● WHAT YOU SHOULD DO
Restate exactly the lines of the entries below, beginning with the first and ending with the line that holds "هفت راهکار برای". Pictures are not copied.

● GIVEN INFORMATION
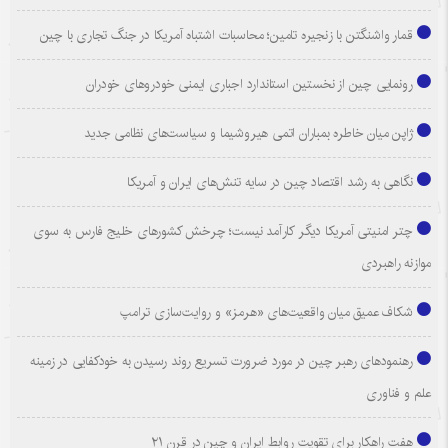
قمار واشنگتن با زنجیره تامین؛ محاسبات اشتباه آمریکا در جنگ تجاری با چین
رونمایی چین از نخستین استاندارد اجباری ایمنی خودروهای خودران
ژاپن میان خاطره بمباران اتمی هیروشیما و سیاست‌های نظامی جدید
نگاهی به رشد اقتصاد چین در سایه تنش‌های ایران و آمریکا
چتر امنیتی آمریکا دیگر کارآمد نیست؛ چرخش کشورهای خلیج فارس به سوی
موازنه راهبردی
شکاف عمیق میان واقعیت‌های «هرمز» و روایت‌سازی ترامپ
رهنمودهای رهبر چین در مورد ضرورت تسریع روند رسیدن به خودکفایی در زمینه
علم و فناوری
هفت راهکار برای تقویت روابط ایران و چین در قرن ۲۱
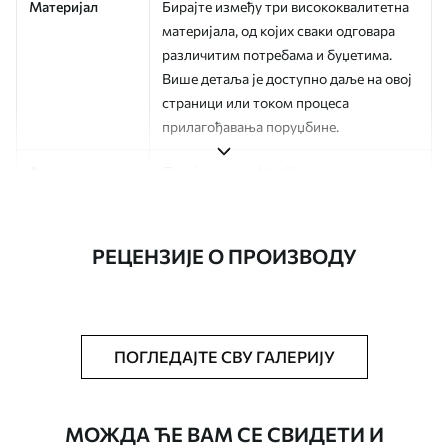
Материјал
Бирајте између три висококвалитетна
материјала, од којих сваки одговара
различитим потребама и буџетима.
Више детаља је доступно даље на овој
страници или током процеса
прилагођавања поруџбине.
Аутор
Дизајн студио Uwalls
Број артикла
a01170
РЕЦЕНЗИЈЕ О ПРОИЗВОДУ
Финисхинг
Полу-мат.
Производња
Слика се штампа у вашој наведеној
величини, исечена на идентичне траке
ширине до 50 цм.
ПОГЛЕДАЈТЕ СВУ ГАЛЕРИЈУ
Додатне опције
Можете додати лак и/или лепак за
тапете.
МОЖДА ЋЕ ВАМ СЕ СВИДЕТИ И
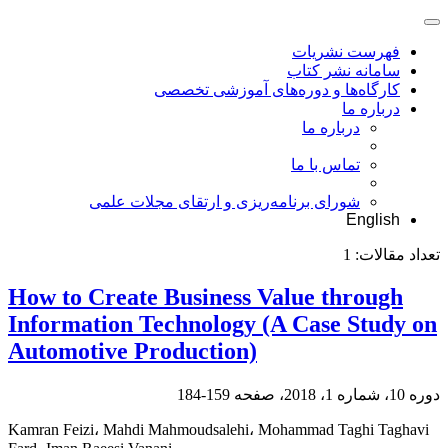
فهرست نشریات
سامانه نشر کتاب
کارگاه‌ها و دوره‌های آموزشی تخصصی
درباره ما
درباره ما
تماس با ما
شورای برنامه‌ریزی و ارتقای مجلات علمی
English
تعداد مقالات:
1
How to Create Business Value through
Information Technology (A Case Study on
Automotive Production)
دوره 10، شماره 1، 2018، صفحه
159-184
Kamran Feizi، Mahdi Mahmoudsalehi، Mohammad Taghi Taghavi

● SOLUTION TO THIS TASK
قمار واشنگتن با زنجیره تامین؛ محاسبات اشتباه آمریکا در جنگ تجاری با چین
رونمایی چین از نخستین استاندارد اجباری ایمنی خودروهای خودران
ژاپن میان خاطره بمباران اتمی هیروشیما و سیاست‌های نظامی جدید
نگاهی به رشد اقتصاد چین در سایه تنش‌های ایران و آمریکا
چتر امنیتی آمریکا دیگر کارآمد نیست؛ چرخش کشورهای خلیج فارس به سوی
موازنه راهبردی
شکاف عمیق میان واقعیت‌های «هرمز» و روایت‌سازی ترامپ
رهنمودهای رهبر چین در مورد ضرورت تسریع روند رسیدن به خودکفایی در زمینه
علم و فناوری
هفت راهکار برای تقویت روابط ایران و چین در قرن ۲۱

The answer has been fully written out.